Note that these are steps that doctors should, but all-too-often don’t take. Combine that with the fact that a small number of doctors are generally responsible for a huge number of prescriptions: in California, 3% of doctors prescribe over 50% of the opioids. Once again, doctors are at the root of the drug problem.
PDMPs
In addition to improving best practices in the medical use of opioids, we need to know more about prescription practices. This involves the evolving tool of prescription drug monitoring programs (PDMPs), which track prescription practices of doctors across a given state. Because the programs are state based, they vary widely on how they work: what is tracked, how often data is submitted, how it is analyzed and what is done with it. Ideally, to be effective, the data should be collected on a real-time basis, but in practice, it’s generally submitted weekly. Ideally, there should be standards across all state PDMPs: everyone collecting the same data, in the same form, generating information on prescription practices and “hot spots” with consistency.

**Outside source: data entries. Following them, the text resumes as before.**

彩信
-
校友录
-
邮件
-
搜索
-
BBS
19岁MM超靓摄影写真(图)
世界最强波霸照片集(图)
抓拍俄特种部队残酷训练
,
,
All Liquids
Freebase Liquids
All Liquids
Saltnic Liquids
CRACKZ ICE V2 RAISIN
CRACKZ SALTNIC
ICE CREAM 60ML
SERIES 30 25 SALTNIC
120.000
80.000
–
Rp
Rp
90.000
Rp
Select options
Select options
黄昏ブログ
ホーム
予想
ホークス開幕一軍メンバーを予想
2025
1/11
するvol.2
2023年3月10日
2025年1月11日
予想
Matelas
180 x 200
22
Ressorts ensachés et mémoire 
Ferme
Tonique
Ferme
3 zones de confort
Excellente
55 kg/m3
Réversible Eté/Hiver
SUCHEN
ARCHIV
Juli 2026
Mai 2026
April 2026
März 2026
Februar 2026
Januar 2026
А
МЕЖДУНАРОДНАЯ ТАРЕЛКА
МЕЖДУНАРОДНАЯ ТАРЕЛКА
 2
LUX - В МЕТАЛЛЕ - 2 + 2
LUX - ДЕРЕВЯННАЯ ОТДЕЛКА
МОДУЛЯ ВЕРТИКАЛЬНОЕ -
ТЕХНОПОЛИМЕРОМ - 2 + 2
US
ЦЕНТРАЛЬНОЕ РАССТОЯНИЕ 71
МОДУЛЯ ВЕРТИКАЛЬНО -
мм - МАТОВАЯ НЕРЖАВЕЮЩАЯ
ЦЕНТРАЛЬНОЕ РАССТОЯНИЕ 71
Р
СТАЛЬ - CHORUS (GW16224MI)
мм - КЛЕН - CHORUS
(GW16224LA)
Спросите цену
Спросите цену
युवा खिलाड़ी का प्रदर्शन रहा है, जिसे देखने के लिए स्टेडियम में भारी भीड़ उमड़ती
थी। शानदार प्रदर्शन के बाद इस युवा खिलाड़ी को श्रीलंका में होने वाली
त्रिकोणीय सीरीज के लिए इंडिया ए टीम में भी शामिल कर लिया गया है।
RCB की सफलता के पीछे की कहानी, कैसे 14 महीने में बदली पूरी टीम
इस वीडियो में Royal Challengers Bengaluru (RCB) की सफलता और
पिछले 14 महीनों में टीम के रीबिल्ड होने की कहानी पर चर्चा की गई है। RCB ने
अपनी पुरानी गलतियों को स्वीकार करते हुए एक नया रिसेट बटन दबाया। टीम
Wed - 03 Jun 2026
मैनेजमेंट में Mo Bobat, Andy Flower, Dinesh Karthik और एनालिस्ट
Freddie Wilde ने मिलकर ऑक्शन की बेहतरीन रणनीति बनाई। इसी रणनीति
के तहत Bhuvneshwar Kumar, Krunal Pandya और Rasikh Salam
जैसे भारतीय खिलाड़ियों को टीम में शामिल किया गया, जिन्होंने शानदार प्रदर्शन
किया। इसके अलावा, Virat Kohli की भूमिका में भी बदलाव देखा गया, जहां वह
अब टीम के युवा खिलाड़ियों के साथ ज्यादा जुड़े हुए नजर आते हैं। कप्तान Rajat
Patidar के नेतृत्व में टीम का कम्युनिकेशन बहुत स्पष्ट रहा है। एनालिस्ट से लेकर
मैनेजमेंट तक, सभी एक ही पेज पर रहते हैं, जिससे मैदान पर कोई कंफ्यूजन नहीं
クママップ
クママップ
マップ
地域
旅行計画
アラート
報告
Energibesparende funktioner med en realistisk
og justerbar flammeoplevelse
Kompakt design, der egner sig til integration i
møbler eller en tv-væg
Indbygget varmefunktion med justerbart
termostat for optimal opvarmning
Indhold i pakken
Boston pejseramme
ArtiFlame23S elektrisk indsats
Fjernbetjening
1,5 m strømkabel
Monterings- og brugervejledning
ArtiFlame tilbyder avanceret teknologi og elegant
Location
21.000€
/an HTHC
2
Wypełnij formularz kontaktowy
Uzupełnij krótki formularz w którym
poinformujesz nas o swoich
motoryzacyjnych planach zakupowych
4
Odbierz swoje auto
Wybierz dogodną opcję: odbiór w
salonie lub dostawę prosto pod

Brandeis University’s Center for Excellence identifies the best practices for PDMAs. But we live in an age where uniform standards are anathema. It’s just not going to happen, so we’ll have to live with the current chaos – which, however inadequate, is better than nothing.
Community Mobilization
While there is much that can and should be done at the doctor-patient level to fix the opioid problem, such efforts cannot solve the problem. We can actually map the crisis across the country and identify specific communities that have been devastated by drug abuse. The conference highlighted efforts in eastern Kentucky, where in some counties half the children are being raised with no parents in the home (the parents being dead from overdoses, incapacitated by addiction or in prison). Under Operation UNITE, the community has responded with a combination of drug enforcement, coordinated treatment, support for families and friends of abusers, education and mentoring for young adults. They teach kids archery and fishing, among other things, surely an example of putting the beautiful natural surroundings to good use.

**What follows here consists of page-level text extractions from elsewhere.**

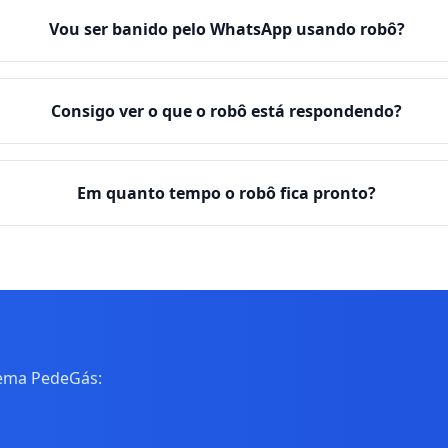
Vou ser banido pelo WhatsApp usando robô?
Consigo ver o que o robô está respondendo?
Em quanto tempo o robô fica pronto?
tema PedeGás:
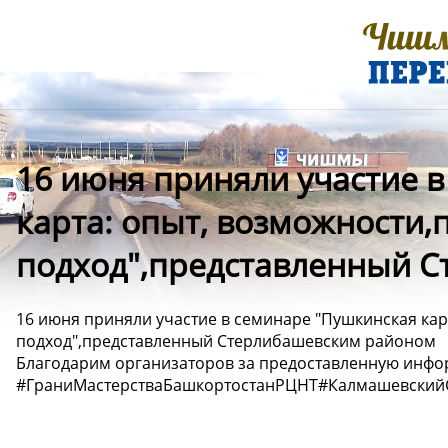
16 июня приняли участие 
карта: опыт, возможности,
подход",представленный 
16 июня приняли участие в семинаре "Пушкинская кар
подход",представленный Стерлибашевским районом
Благодарим организаторов за предоставленную инфо
#ГраниМастерстваБашкортостанРЦНТ#Калмашевски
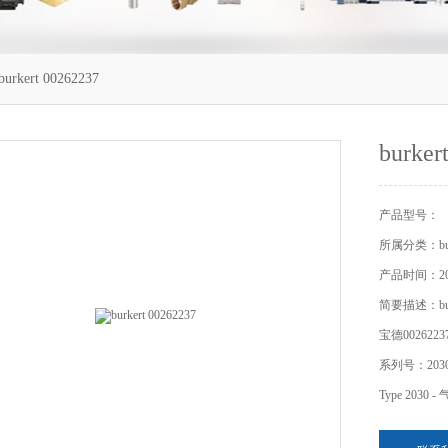
urkert 00262237
burker
产品型号：
所属分类：bur
产品时间：201
简要描述：burk
宝德002622
系列号：203
Type 20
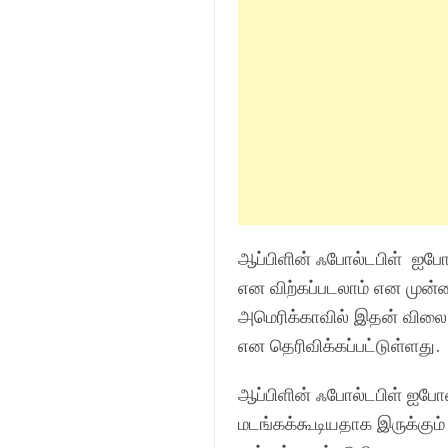
ஆப்பிளின் ஃபோல்டபிள் ஐபோன்
என விற்கப்படலாம் என முன
அமெரிக்காவில் இதன் விலை $2
என தெரிவிக்கப்பட்டுள்ளது.
ஆப்பிளின் ஃபோல்டபிள் ஐபோன
மடங்கக்கூடியதாக இருக்கும்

It is hardly surprising that one focus of UNITE is the pill mills that are frequently found in poor, rural areas. One doctor prescribed over 100,000 pills a month (!) by issuing 40-50 scripts each day (!). Don’t bother asking whether Dr. Hashimoto’s standards of treatment were followed.
The Path to a Cure
The WCRI conference illuminates the path toward solving the opioid abuse catastrophe: teach doctors how and when to use these powerful drugs and how to find alternative treatment forms; carefully monitor injured workers on opioids to ensure proper use; severely limit the use of these drugs over the long term; monitor prescription practices to identify doctors who are not with the program; and provide support, mentoring and education to young people in high risk communities.

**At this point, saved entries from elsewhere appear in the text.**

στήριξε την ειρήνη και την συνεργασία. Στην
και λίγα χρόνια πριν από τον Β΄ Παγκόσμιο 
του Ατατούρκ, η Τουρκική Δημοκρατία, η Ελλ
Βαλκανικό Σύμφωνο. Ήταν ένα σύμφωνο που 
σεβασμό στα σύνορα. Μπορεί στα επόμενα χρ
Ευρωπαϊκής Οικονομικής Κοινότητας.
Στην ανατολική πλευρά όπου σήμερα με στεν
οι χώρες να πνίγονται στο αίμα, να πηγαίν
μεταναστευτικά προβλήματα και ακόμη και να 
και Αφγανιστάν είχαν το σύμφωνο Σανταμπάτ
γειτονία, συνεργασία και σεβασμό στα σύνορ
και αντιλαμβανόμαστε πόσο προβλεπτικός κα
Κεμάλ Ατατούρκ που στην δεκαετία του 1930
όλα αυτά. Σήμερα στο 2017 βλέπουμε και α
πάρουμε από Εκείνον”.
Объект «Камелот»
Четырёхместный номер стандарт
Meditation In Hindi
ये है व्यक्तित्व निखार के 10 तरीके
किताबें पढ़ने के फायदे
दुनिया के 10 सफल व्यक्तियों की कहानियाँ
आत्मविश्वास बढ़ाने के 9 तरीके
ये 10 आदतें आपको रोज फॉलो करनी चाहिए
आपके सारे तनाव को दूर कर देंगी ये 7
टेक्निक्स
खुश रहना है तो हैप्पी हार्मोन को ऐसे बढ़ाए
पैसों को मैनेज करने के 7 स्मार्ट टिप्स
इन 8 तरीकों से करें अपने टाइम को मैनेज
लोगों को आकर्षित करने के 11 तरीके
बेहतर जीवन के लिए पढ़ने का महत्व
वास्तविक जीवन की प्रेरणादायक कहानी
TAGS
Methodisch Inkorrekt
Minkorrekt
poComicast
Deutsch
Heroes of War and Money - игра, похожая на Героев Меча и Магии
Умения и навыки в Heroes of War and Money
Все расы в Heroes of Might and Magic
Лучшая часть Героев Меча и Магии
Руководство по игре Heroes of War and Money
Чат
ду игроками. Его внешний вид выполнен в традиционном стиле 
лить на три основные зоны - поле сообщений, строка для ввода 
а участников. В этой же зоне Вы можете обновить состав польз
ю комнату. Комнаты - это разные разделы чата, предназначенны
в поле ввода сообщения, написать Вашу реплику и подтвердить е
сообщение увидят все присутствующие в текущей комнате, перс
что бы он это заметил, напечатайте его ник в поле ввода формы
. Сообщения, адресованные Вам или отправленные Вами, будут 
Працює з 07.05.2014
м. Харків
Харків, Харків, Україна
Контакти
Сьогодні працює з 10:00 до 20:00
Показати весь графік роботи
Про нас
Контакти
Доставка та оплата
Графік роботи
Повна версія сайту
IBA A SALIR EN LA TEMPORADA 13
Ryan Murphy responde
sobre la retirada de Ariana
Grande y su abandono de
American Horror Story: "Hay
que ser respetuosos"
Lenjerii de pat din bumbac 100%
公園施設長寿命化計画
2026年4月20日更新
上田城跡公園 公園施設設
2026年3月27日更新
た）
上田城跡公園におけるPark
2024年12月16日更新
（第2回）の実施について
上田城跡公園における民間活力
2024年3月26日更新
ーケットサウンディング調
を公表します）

There are many obstacles to implementing a comprehensive and effective program, but in those areas where key elements have been established, the incidence of opioid abuse has been dramatically reduced. It is ironic, of course, that the stakeholders who must “do no harm” are in fact in the forefront of the problem. They can and must do better. Medicine got us into this mess and it is medicine, with its highly trained and presumably well-intentioned practitioners, that must lead the way out.